PROBLEM TO SOLVE:
Among the entries below, which lines run from the line with "What is the" through the line with "or folks who need color pops…"? Retype those, both ends included, exactly and without pictures.

DATA EXTRACTS:
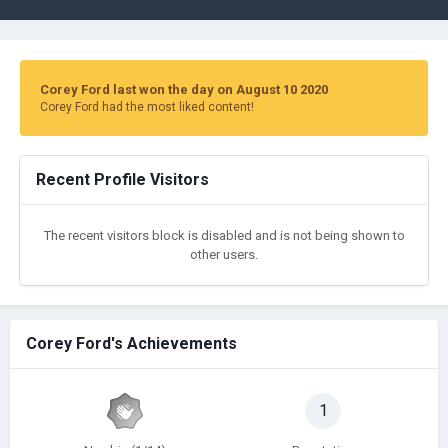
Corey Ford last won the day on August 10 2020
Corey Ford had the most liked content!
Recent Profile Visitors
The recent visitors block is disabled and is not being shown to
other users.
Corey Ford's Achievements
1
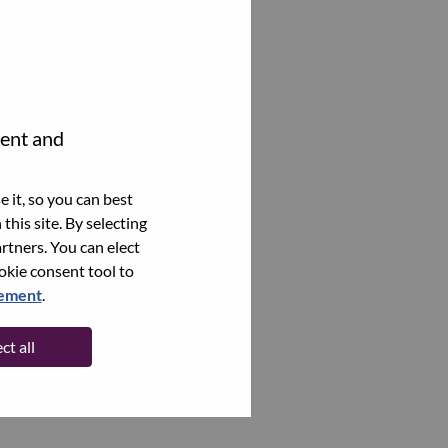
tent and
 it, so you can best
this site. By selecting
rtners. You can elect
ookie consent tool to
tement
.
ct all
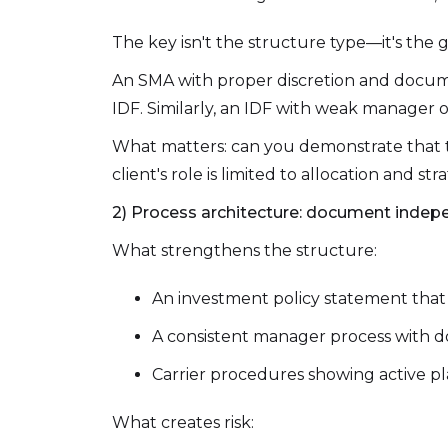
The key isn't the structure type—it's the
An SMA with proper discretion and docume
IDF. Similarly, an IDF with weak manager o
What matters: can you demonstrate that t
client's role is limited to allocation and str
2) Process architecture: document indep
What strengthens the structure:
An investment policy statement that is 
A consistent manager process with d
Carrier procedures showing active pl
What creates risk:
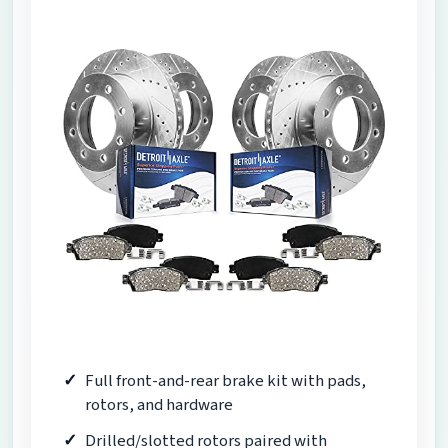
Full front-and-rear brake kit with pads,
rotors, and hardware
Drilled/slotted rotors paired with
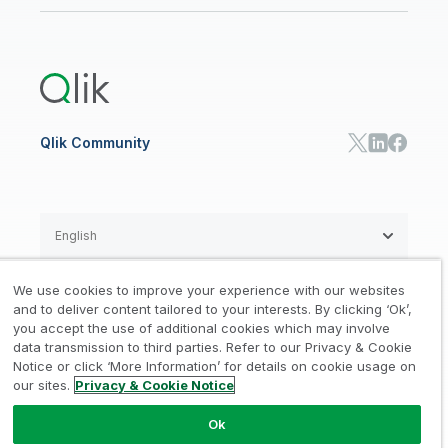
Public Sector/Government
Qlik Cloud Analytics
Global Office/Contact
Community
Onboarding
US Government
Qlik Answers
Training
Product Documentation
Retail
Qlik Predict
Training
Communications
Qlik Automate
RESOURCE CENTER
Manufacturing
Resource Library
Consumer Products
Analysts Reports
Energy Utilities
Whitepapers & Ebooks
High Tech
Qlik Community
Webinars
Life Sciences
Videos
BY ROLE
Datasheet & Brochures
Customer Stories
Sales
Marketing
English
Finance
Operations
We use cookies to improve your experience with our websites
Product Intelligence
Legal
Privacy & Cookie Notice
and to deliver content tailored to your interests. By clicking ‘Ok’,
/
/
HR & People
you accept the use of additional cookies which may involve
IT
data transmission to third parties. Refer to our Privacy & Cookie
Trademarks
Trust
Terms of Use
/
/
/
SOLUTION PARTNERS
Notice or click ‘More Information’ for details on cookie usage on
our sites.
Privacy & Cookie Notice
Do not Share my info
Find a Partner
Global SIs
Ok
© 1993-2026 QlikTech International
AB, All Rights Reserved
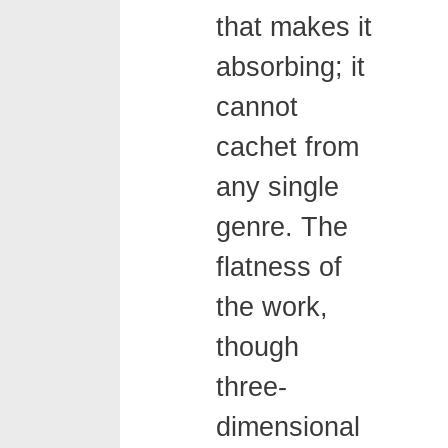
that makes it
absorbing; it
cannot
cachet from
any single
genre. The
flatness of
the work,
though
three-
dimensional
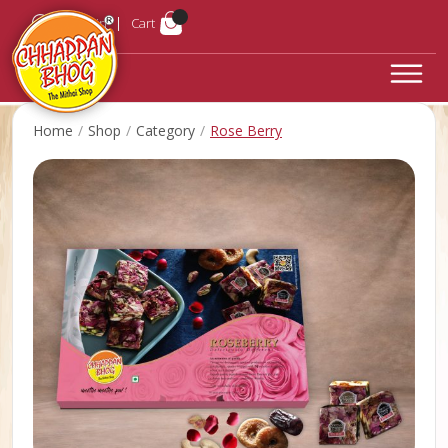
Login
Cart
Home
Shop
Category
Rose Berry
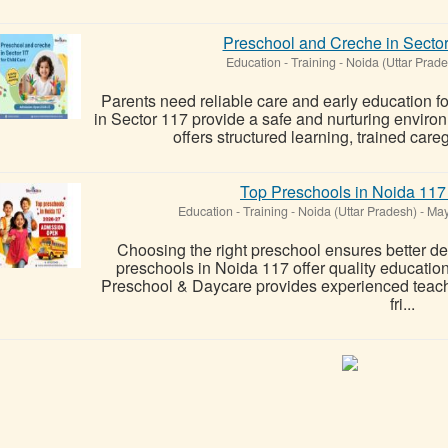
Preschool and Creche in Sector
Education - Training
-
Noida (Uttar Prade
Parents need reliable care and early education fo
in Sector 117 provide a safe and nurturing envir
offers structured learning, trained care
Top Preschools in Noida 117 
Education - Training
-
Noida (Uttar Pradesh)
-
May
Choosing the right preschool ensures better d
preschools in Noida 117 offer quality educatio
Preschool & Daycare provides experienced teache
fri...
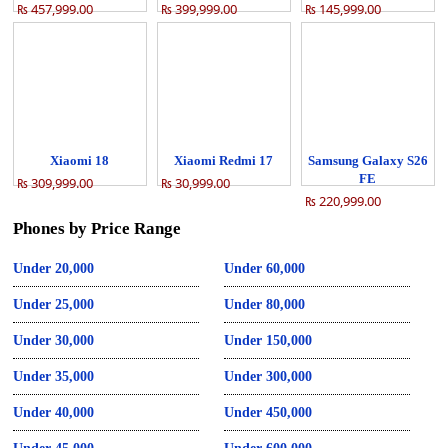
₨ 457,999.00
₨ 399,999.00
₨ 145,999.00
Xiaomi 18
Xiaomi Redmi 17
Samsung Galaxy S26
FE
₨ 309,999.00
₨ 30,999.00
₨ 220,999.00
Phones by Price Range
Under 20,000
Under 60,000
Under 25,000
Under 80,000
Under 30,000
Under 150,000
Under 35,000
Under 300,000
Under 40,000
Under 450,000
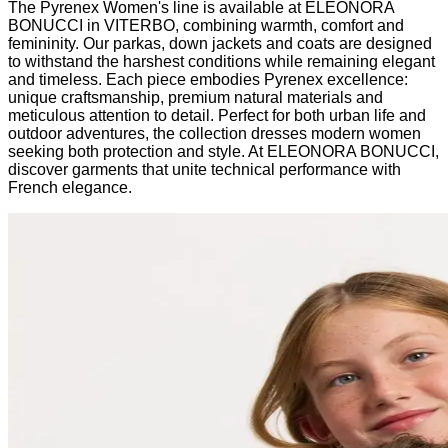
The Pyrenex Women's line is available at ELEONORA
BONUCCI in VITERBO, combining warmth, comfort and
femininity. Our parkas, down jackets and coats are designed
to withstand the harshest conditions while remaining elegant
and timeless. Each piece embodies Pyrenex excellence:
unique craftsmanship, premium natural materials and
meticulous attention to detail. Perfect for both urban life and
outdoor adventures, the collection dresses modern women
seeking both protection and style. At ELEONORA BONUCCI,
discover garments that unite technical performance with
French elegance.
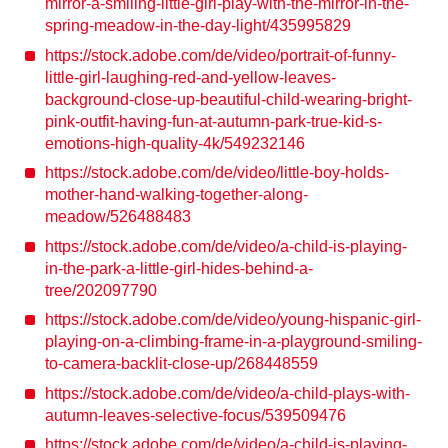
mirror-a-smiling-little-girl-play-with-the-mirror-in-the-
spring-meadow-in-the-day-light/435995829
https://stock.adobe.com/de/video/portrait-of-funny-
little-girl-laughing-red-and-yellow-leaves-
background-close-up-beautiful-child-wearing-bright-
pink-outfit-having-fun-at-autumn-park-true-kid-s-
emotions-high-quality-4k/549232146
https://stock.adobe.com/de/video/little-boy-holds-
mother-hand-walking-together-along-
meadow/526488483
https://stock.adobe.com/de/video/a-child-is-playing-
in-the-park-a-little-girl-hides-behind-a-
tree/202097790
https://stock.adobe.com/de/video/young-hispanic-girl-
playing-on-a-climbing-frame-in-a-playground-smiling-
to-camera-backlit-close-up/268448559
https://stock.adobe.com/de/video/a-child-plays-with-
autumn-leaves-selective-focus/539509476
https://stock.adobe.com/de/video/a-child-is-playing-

==

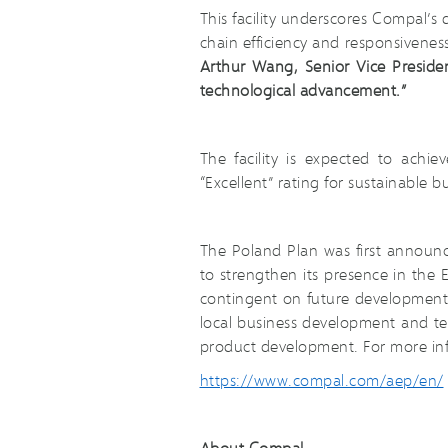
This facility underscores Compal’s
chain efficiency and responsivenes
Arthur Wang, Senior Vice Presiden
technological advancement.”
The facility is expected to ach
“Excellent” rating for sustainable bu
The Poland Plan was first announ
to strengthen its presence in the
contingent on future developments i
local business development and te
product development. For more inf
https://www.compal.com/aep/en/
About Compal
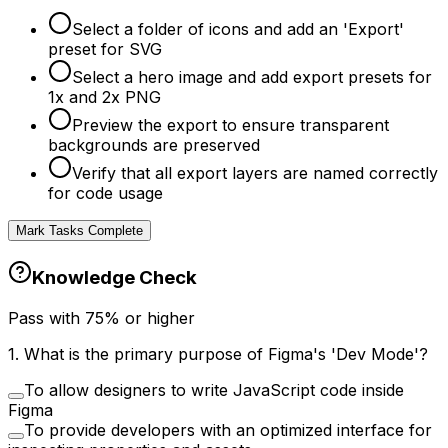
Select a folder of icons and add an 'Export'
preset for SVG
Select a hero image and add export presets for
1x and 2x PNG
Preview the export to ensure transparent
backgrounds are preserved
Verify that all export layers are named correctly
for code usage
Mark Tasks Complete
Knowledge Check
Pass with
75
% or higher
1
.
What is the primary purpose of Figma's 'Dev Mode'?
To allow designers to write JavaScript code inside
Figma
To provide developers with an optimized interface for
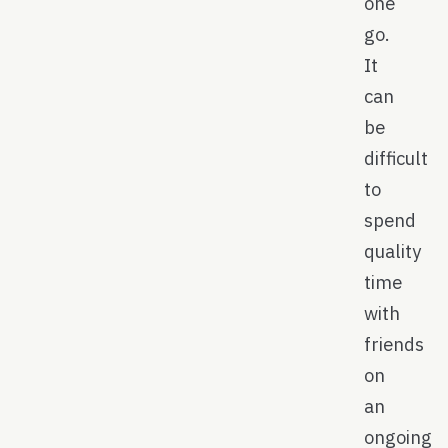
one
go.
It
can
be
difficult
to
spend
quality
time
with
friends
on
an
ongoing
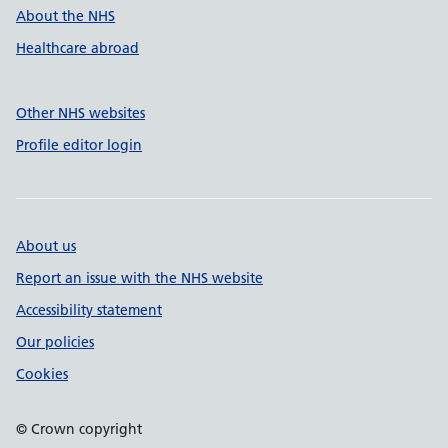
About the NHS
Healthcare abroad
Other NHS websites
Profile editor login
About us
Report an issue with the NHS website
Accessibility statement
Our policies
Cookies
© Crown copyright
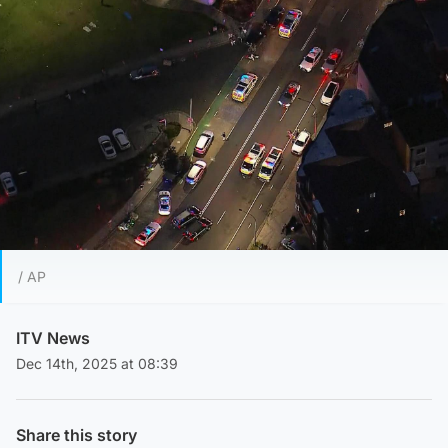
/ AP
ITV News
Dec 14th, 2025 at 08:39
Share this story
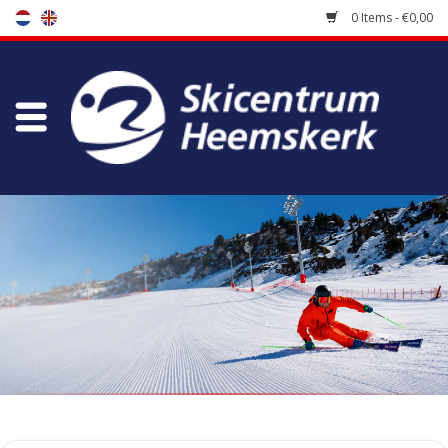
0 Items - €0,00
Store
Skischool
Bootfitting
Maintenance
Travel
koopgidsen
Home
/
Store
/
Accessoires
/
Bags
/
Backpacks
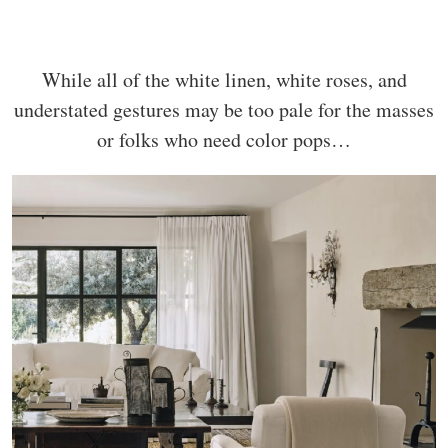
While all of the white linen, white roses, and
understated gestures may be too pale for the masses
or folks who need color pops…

REPLY TO THE TASK:
What is the primary purpose of Figma's 'Dev Mode'?
To allow designers to write JavaScript code inside
Figma
To provide developers with an optimized interface for
one
go.
It
can
be
difficult
to
spend
quality
time
with
friends
on
an
ongoing
About the NHS
Healthcare abroad
Other NHS websites
Profile editor login
About us
Report an issue with the NHS website
Accessibility statement
Our policies
Cookies
© Crown copyright
/ AP
ITV News
Dec 14th, 2025 at 08:39
Share this story
0 Items - €0,00
Store
Skischool
Bootfitting
Maintenance
Travel
koopgidsen
Home
/
Store
/
Accessoires
/
Bags
/
Backpacks
While all of the white linen, white roses, and
understated gestures may be too pale for the masses
or folks who need color pops…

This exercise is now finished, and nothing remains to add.